Random walks unify centrality and communities#

Modularity: Interpretation from random walk perspective#

Modularity can be intepreted as a random walk perspective. Modularity is given by

\[ Q = \frac{1}{2m} \sum_{ij} \left( A_{ij} - \frac{d_i d_j}{2m} \right) \delta(c_i, c_j) \]

where \(m\) is the number of edges in the network, \(A_{ij}\) is the adjacency matrix, \(d_i\) is the degree of node \(i\), \(c_i\) is the community of node \(i\), and \(\delta(c_i, c_j)\) is the Kronecker delta function (which is 1 if \(c_i = c_j\) and 0 otherwise).

We can rewrite the modularity using the language of random walks as follows.

\[\begin{split} \begin{aligned} Q &= \sum_{ij} \left(\frac{A_{ij}}{2m} - \frac{d_i}{2m} \frac{d_j}{2m} \right) \delta(c_i, c_j) \\ &= \sum_{ij} \left(\pi_i P_{ij} - \pi_i \pi_j \right) \delta(c_i, c_j) \end{aligned} \end{split}\]

where \(\pi_i\) is the stationary distribution of the random walk given by

\[ \pi_i = \frac{d_i}{2m} \]

and \(P_{ij}\) is the transition probability between nodes \(i\) and \(j\).

Note

Let’s break down this derivation step by step:

  1. We start with the original modularity formula:

    \[Q = \frac{1}{2m} \sum_{ij} \left( A_{ij} - \frac{d_i d_j}{2m} \right) \delta(c_i, c_j)\]
  2. First, we move the constant \(1/(2m)\) to the inside of the parentheses:

    \[Q = \sum_{ij} \left(\frac{A_{ij}}{2m} - \frac{d_i d_j}{2m^2} \right) \delta(c_i, c_j)\]
  3. Now, we recognize that \(\frac{A_{ij}}{2m}\) can be rewritten as:

    \[\frac{A_{ij}}{2m} = \frac{d_i}{2m} \cdot \frac{A_{ij}}{d_i} = \pi_i P_{ij}\]
  4. We also recognize that \(\frac{d_i}{2m}\) is the stationary distribution of the random walk, which we denote as \(\pi_i\):

    \[\frac{d_i}{2m} = \pi_i\]
  5. Substituting these into our equation:

    \[Q = \sum_{ij} \left(\pi_i P_{ij} - \pi_i \pi_j \right) \delta(c_i, c_j)\]
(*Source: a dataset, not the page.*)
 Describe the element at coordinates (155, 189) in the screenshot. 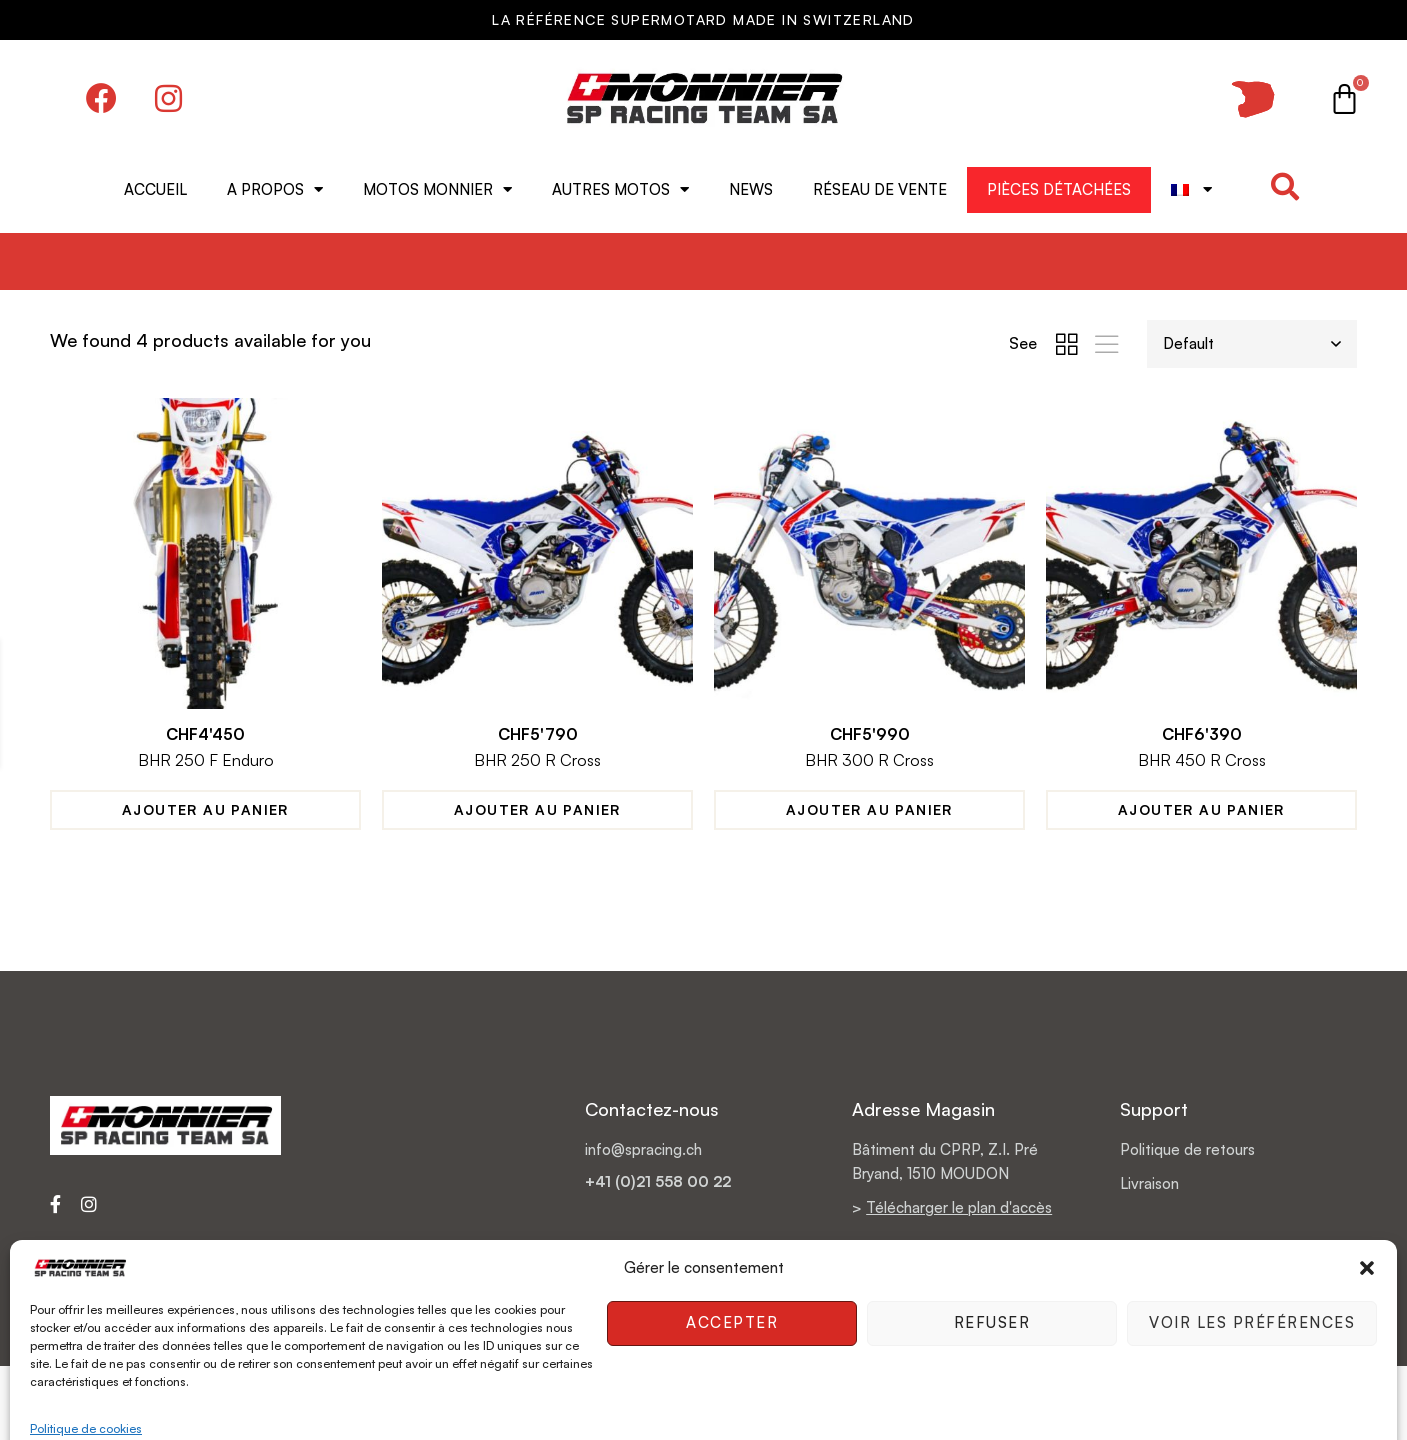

The expression suggests that:

  1. The first term, \(\pi_i P_{ij} \delta(c_i, c_j)\), represents the probability that a walker is at node \(i\) and moves to node \(j\) within the same community by one step.

  2. The second term, \(\pi_i \pi_j\), represents the probability that a walker is at node \(i\) and moves to another node \(j\) within the same community after long steps.

In summary, modularity compares short-term and long-term random walk probabilities. High modularity indicates that a random walker is more likely to stay within the same community after one step than after many steps.

Note

Building on this perspective from random walks, Delvenne et al. [1] extends the modularity by comparing multi-step and long-step transition probabilities of a random walk. This approach, known as “Markov stability”, shows that the number of steps acts as a “resolution parameter” that determines the scale of detectable communities.

PageRank: Interpretation from random walk perspective#

PageRank can be interpreted from a random walk perspective:

\[ c_i = (1-\beta) \sum_j P_{ji} c_j + \beta \cdot \frac{1}{N} \]

Where:

  • \(c_i\) is the PageRank of node \(i\)

  • \(P_{ji}\) is the transition probability from node \(j\) to node \(i\)

  • \(\beta\) is the teleportation probability

  • \(N\) is the total number of nodes

This equation represents a random walk where:

  1. With probability \((1-\beta)\), the walker follows a link to the next node.

  2. With probability \(\beta\), the walker teleports to a random node in the network.

The PageRank \(c_i\) is the stationary distribution of this random walk, representing the long-term probability of finding the walker at node \(i\).

Note

This sounds odd at first glance. But it makes sense when you think about what PageRank was invented for, i.e., Web search. It characterizes a web surfer as a random walker that chooses the next page by randomly jumping to a random page with probability \(\beta\) or by following a link to a page with probability \(1-\beta\). The web page with the largest PageRank means that the page is most likely to be visited by this random web surfer.